The compliance picture changed materially between 2023 and 2026. Treat this as the current floor, not exhaustive legal advice:

EU AI Act — General-purpose model rules (Art. 51–55) applied from 2 August 2025. Providers must publish a training-data summary, respect EU copyright opt-outs (including TDM exception Art. 4 of the 2019 CDSM Directive), and keep technical documentation. Systemic-risk models (10^25+ FLOP) carry additional obligations.
GDPR — Personal data scraped from public web is still personal data.
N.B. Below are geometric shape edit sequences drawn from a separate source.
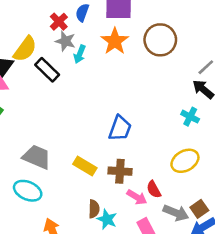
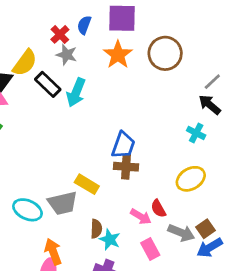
cyan arrow: (80, 54) -> (76, 92), moved, size x1.5
gray trapezoid: (37, 157) -> (63, 203), moved, turned 144
brown cross: (120, 171) -> (126, 167), moved

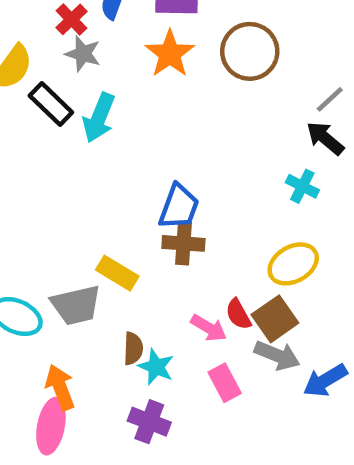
brown square: (206, 229) -> (275, 319), moved, size x1.4

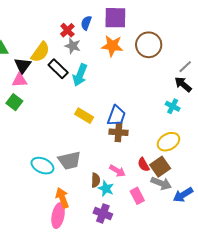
orange star: (170, 54) -> (112, 46), turned -30
yellow rectangle: (117, 273) -> (84, 116), moved
pink arrow: (209, 328) -> (117, 171), moved

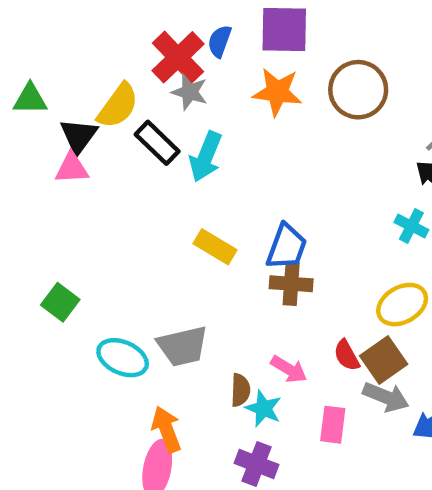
red cross: (67, 30) -> (178, 57), size x1.6
green square: (14, 102) -> (60, 302), moved
pink rectangle: (137, 196) -> (333, 425), turned 35

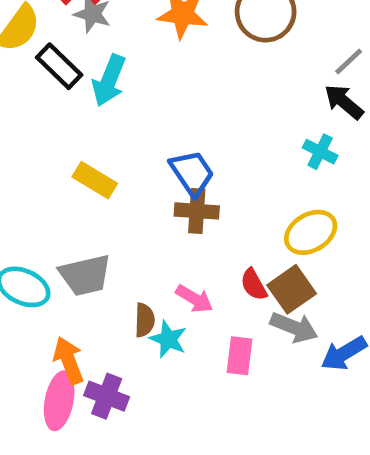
yellow rectangle: (215, 247) -> (95, 180), moved
blue trapezoid: (287, 247) -> (192, 173), turned -54
purple cross: (257, 464) -> (107, 396), moved

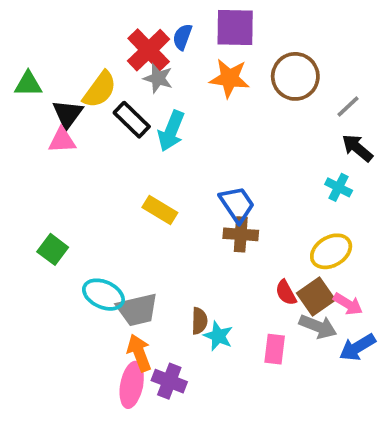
gray line: (349, 61) -> (348, 107), moved
gray trapezoid: (85, 275) -> (137, 310), moved
pink arrow: (194, 299) -> (348, 304), moved

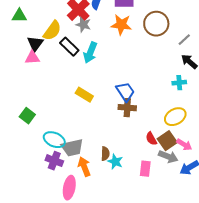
green triangle: (28, 84) -> (19, 16), moved
cyan cross: (339, 187) -> (179, 83), turned -32
orange arrow: (139, 353) -> (84, 167), moved
purple cross: (169, 381) -> (54, 161), moved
You need a lawful basis (typically legitimate interest with a documented balancing test), and data subjects retain Art. 17 erasure rights against the trained model where technically feasible.
U.S. case law — NYT v. OpenAI (2024) is the headline copyright fight. Outcomes will reshape what training counts as fair use. Until settled, premium publishers should be licensed, not scraped.
Opt-out signals to respect — robots.txt, llms.txt, ai.txt, IETF Crawl-Delay, meta noai/noimageai, and the newer Cloudflare AI bot block. Honoring these is both ethically right and a soft legal shield.
Personal data — Do not collect email + name + phone tuples as training data. Even on "public" pages, that crosses GDPR / CCPA lines.

Where Proxies Fit

You don't need proxies to collect AI data ethically — you need them to collect it at volume without breaking the source. A single IP hammering a site is rude, hot-spots your rack on rate-limit blocklists, and gets you a permanent ban for the IP block your cloud assigned. A rotating residential pool spreads load across thousands of real consumer IPs, mimics natural traffic, and respects the practical "no more than 1 request per IP per second" hygiene rule.
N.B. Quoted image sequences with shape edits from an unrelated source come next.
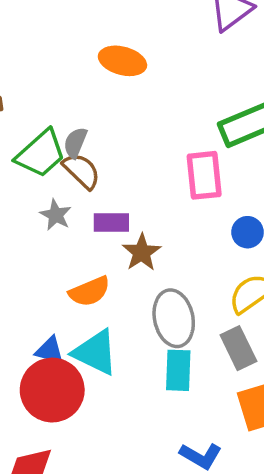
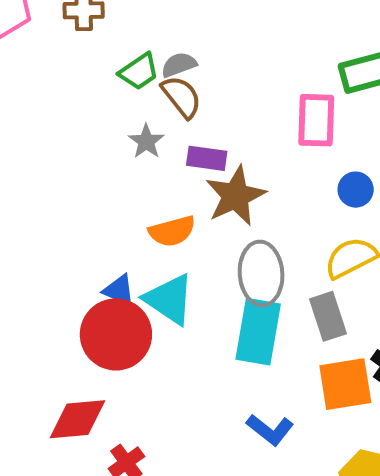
gray semicircle: (75, 143) -> (179, 65), turned 40
green trapezoid: (41, 154) -> (139, 72), size x0.7
brown star: (142, 252) -> (235, 196), size x1.4
cyan rectangle: (178, 370) -> (258, 332), size x1.4

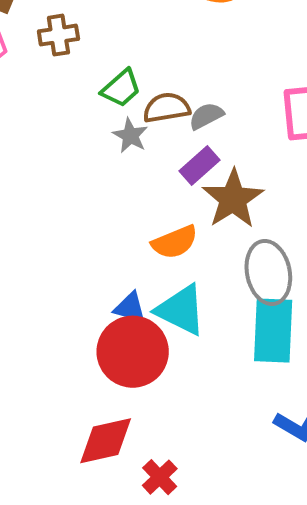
gray semicircle: (179, 65) -> (206, 116), moved
brown semicircle: (181, 97) -> (167, 108), turned -54
gray star: (146, 141) -> (130, 136), moved
purple rectangle: (207, 158) -> (200, 166), turned -42

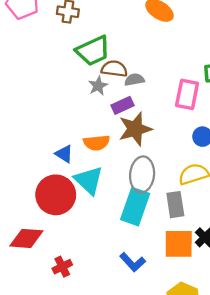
green trapezoid: (121, 88) -> (93, 51), size x1.5
gray star: (130, 136) -> (98, 86), moved
blue triangle: (130, 308) -> (64, 154), moved
red cross: (160, 477) -> (62, 267), moved

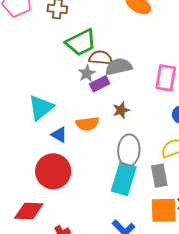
gray semicircle: (134, 80) -> (119, 67), size x1.5
purple rectangle: (123, 105) -> (100, 84), moved
brown star: (135, 129) -> (121, 110), size x0.6
cyan triangle: (89, 180) -> (41, 108), moved, turned 40

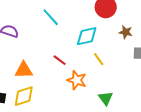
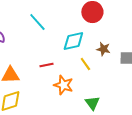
brown star: (126, 32) -> (103, 49), moved
red line: (60, 60) -> (46, 65), turned -48

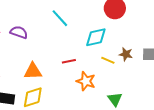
brown star: (103, 49) -> (126, 54), moved
yellow line: (85, 64) -> (108, 60), turned -32

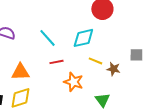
cyan line: (60, 18) -> (47, 38), moved
brown star: (126, 54) -> (113, 69), moved

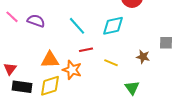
yellow line: (95, 61) -> (111, 63), moved
orange star: (73, 82) -> (72, 70), moved

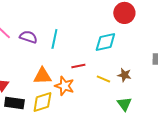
cyan line: (77, 26) -> (54, 39), moved, turned 54
brown star: (143, 57) -> (124, 75), moved

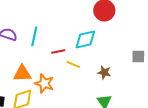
red line: (78, 66) -> (58, 51), moved
yellow line: (103, 79) -> (73, 64), moved

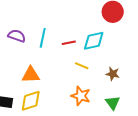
red line: (58, 51) -> (69, 43), moved
orange star: (44, 83) -> (81, 96), moved

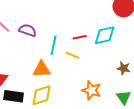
cyan line: (43, 38) -> (54, 45), moved
yellow line: (82, 66) -> (73, 55), moved

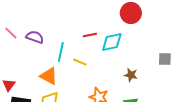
red line: (80, 37) -> (90, 35), moved
orange triangle: (42, 69) -> (49, 76), turned 30

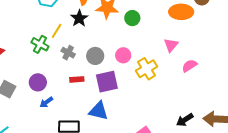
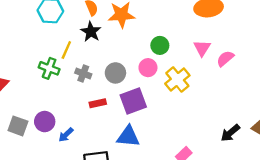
green circle: (132, 18) -> (160, 45), moved
pink semicircle: (189, 66) -> (225, 59), moved
purple circle: (38, 82) -> (45, 122), moved

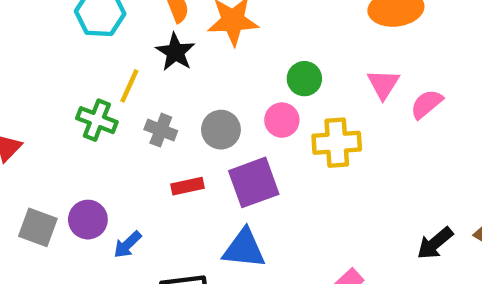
yellow cross: (177, 80) -> (337, 143), turned 35

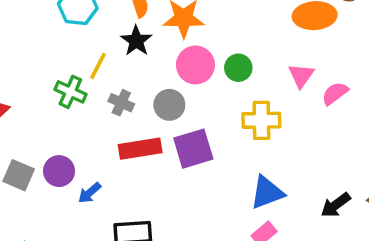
pink circle: (282, 120) -> (195, 65), moved, size x1.4
red rectangle: (187, 186) -> (140, 149), size x1.6
blue triangle: (244, 249) -> (267, 193), moved, turned -30

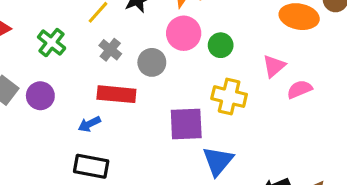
green cross: (70, 92) -> (52, 43), moved
purple square: (193, 149) -> (186, 124), moved
blue arrow: (90, 193) -> (89, 124), moved
blue triangle: (267, 193) -> (218, 161), turned -44

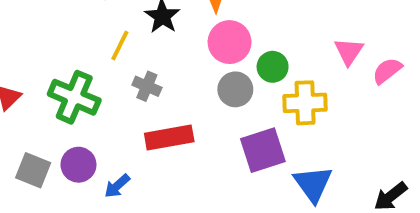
green cross: (52, 43) -> (74, 97), size x1.4
green circle: (221, 45) -> (273, 67), moved
gray circle: (152, 62) -> (235, 89), moved
blue arrow: (89, 124) -> (117, 186), moved

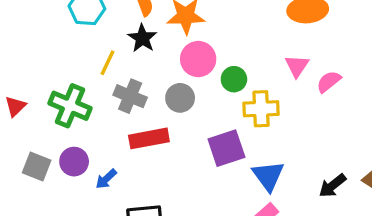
gray cross: (147, 86) -> (130, 96), size x1.4
gray circle: (235, 89) -> (180, 98), moved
Budget Residential — $1.75/GB, 10M+ IPs, 195+ countries. Best fit for high-volume crawl where freshness matters more than premium pool quality.
Premium Residential — $2.75/GB, 130M+ IPs, sticky sessions up to 24h. For sites that fingerprint heavily or rotate captchas.
Static Datacenter — $1.50/proxy/month, unlimited bandwidth. Cheapest per byte; only works on lightly-protected targets.
LTE Mobile — $2/IP, real 4G/5G handsets. Lowest detection rate; reserve for the hardest targets and small volumes.

Quality Over Quantity

Through 2023 the consensus was "scale wins." By 2026 every well-known result — FineWeb-Edu, the DataComp-LM filtering competition, Phi-4's textbook-quality pretraining — points the other way. Modest, well-filtered corpora outperform raw web dumps 5–10x in compute efficiency. Practical filters:

Language ID — fasttext-176, drop documents under 0.95 confidence.
Length — remove documents under ~100 words or over ~50k (likely junk or PDFs that OCR'd badly).
Perplexity gating — score every doc with a small reference LM, keep the middle 80%. Low perplexity = boilerplate, high = garbage.
Quality classifier — train a binary classifier on Wikipedia / Stack Exchange (positive) vs random Common Crawl (negative). FineWeb-Edu's educational-value classifier is now the standard reference.
PII redaction — Microsoft Presidio, scrubadub, or a custom regex + NER pass.
Decontamination — 13-gram overlap against every public benchmark you may evaluate on.

Tools & Infrastructure 2026

Layer	Tools
Crawl orchestration	Crawlee, Scrapy, Apify, custom Go/Rust workers
JS rendering	Playwright, Browserbase, Steel.dev, Browser-use
Extraction	Trafilatura, Mozilla Readability, jusText, html2text, AI scraping (Firecrawl, ScrapeGraphAI)
Storage	Parquet on S3 / R2, Hugging Face Datasets, DuckDB for ad-hoc
Dedup	datasketch (MinHash), text-dedup, NeMo Curator
Filtering	NeMo Curator, DataTrove, Dolma, DataComp-LM
Labeling	Argilla, Label Studio, Scale Studio, Surge AI
Synthetic	distilabel, Magpie, self-instruct pipelines on Llama-4 / Claude
Tracking	Weights & Biases, MLflow, DVC, lakeFS for data versioning

Best Practices Checklist

Publish a contact email in your User-Agent. Hostile crawls don't.
Cache aggressively — don't re-fetch the same URL twice in a quarter.
Set per-host rate limits, not just global. 1 RPS per host is a reasonable default.
Pipe through a rotating proxy pool — for the source's sake, not just yours.
Snapshot the training-data summary alongside each model release. It's an EU AI Act obligation; treat it as a feature, not paperwork.
Run decontamination against every eval you plan to publish numbers on.
Version your data with the same rigor as your code.
Keep a kill-switch: a public form to honor erasure requests within 30 days.